* Description of the task
Could you set down exactly the lines of the data below, starting at the one that holds "bündelt alle wichtigen" and ending at the one that holds "nicht alleine: Alles", both included, and only those?

* Exercise data
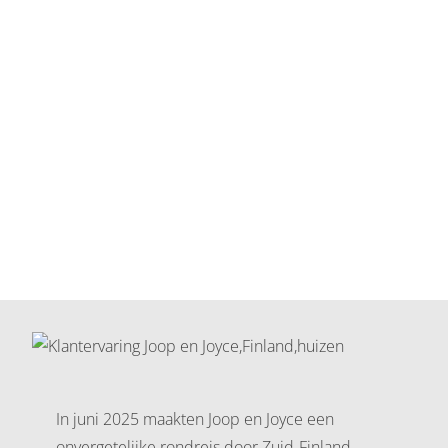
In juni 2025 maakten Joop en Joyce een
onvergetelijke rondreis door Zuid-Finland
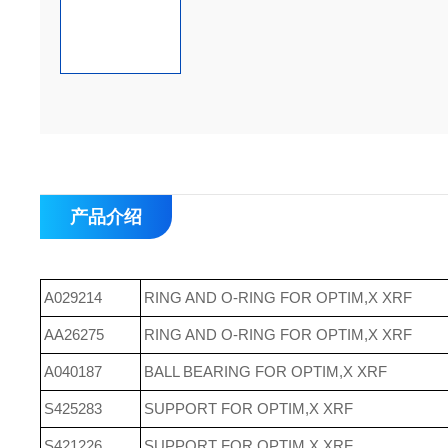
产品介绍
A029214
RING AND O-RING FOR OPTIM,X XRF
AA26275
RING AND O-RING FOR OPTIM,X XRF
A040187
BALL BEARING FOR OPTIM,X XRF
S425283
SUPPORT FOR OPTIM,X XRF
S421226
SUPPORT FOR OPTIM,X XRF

* * *

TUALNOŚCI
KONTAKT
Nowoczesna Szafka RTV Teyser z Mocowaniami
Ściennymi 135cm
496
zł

---

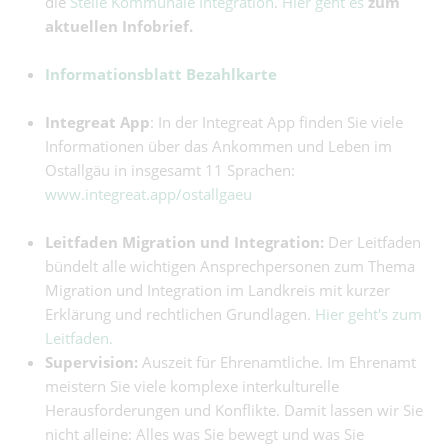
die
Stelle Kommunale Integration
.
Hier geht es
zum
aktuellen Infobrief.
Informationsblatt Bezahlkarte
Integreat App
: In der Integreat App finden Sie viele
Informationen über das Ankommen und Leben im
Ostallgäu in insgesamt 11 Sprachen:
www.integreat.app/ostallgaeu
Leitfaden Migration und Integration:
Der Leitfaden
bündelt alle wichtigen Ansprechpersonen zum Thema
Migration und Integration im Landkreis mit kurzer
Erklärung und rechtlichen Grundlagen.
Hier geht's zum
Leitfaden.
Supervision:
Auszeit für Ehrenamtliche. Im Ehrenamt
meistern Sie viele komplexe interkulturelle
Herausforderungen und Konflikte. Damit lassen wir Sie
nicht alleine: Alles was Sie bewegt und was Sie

* Task result
bündelt alle wichtigen Ansprechpersonen zum Thema
Migration und Integration im Landkreis mit kurzer
Erklärung und rechtlichen Grundlagen.
Hier geht's zum
Leitfaden.
Supervision:
Auszeit für Ehrenamtliche. Im Ehrenamt
meistern Sie viele komplexe interkulturelle
Herausforderungen und Konflikte. Damit lassen wir Sie
nicht alleine: Alles was Sie bewegt und was Sie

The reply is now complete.